Table 3-3. Migrating file register address operands when using the second migration approach (-Wl,--fixupoverflow= error)
MPASM codeEquivalent PIC-AS code
copy:
  BANKSEL src    ;select src bank
  movf    src,w  ;move from src
  BANKSEL dst    ;select dst bank
  movwf   dst    ;move to dst
 
#include <xc.inc>

copy:
  BANKSEL src              ;select src bank
  movf    BANKMASK(src),w  ;masked src address
  BANKSEL dst              ;select dst bank
  movwf   BANKMASK(dst)    ;masked dst address

In addition to the above migration approaches, there is an alternate way that addresses can be masked using an XOR operation. This gives you the opportunity to perform additional checks that ensure your assumptions about the location of objects are correct.

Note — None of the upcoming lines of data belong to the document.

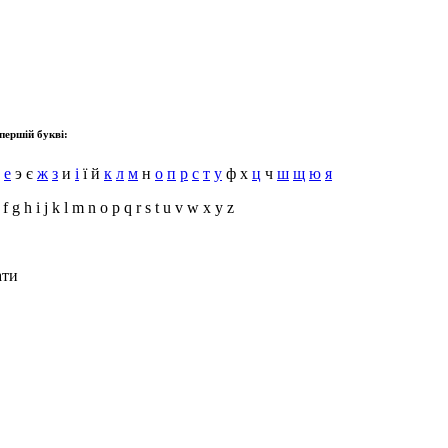
першій букві:
е
э є
ж
з
и
і
ї й
к
л
м
н
о
п
р
с
т
у
ф х
ц
ч
ш
щ
ю
я
f g h i j k l m n o p q r s t u v w x y z
ати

Use the -Wl,--fixupoverflow=error option and XOR the address with a value that will clear the expected bank value but leave the bank offset unchanged. Such a value will have zeros in the bank offset locations and specify the bit pattern of the bank in which the object is expected to be located as the bank value. So, for example, XOR the address operand with the mask 0x100 on PIC18 devices if the operand is assumed to be the address of an object in bank 1; XOR with 0x300 if it meant to be an object in bank 3. On Mid-range devices, XOR with 0x80 for bank 1 objects; 0x180 for bank 3 objects. On Baseline devices, XOR with 0x20 for bank 1 objects; 0x60 for bank 3 objects, etc. In the following Mid-range example, an error will be produced if src is not in bank 1 or if dst is not in bank 2.
copy:
  BANKSEL 1            ;select src bank (or use 'BANKSEL src')
  movf    src^080h,w   ;masked bank 1 address
  BANKSEL 2            ;select dst bank (or use 'BANKSEL dst')
  movwf   dst^0100h    ;masked bank 2 address
You can also XOR the address operand with a symbolic value. In the following Mid-range example, the programmer has changed the program so that scr and dst are now in the same bank. As a result, only one bank selection sequence was used before accessing both these objects. An XOR can be performed using these two symbols to ensure that the assumption regarding their location is valid. In the last instruction, the expression src&0FF80h obtains the bank value for src. This value is then XORed with the full address of dst.
#include <xc.inc>

copy:
  BANKSEL  src                ;select src bank
  movf     BANKMASK(src),w    ;move from masked src address
  movwf    dst^(src&0FF80h)   ;move to masked dst address in the same bank as src

If scr and dst in the above code are linked in the same bank as it was assumed, then the XOR of the bits representing their bank values will be 0, effectively masking the bank value from the operand address to the movwf instruction. If src and dst are instead linked into different banks, the XOR will yield non-zero bits in the bank value that will trigger an error, thus confuting the programmer's assumption and preventing the code from failing at runtime. This is a case where it does not matter what bank these objects are in, but they must both be in the same bank for the code to execute correctly.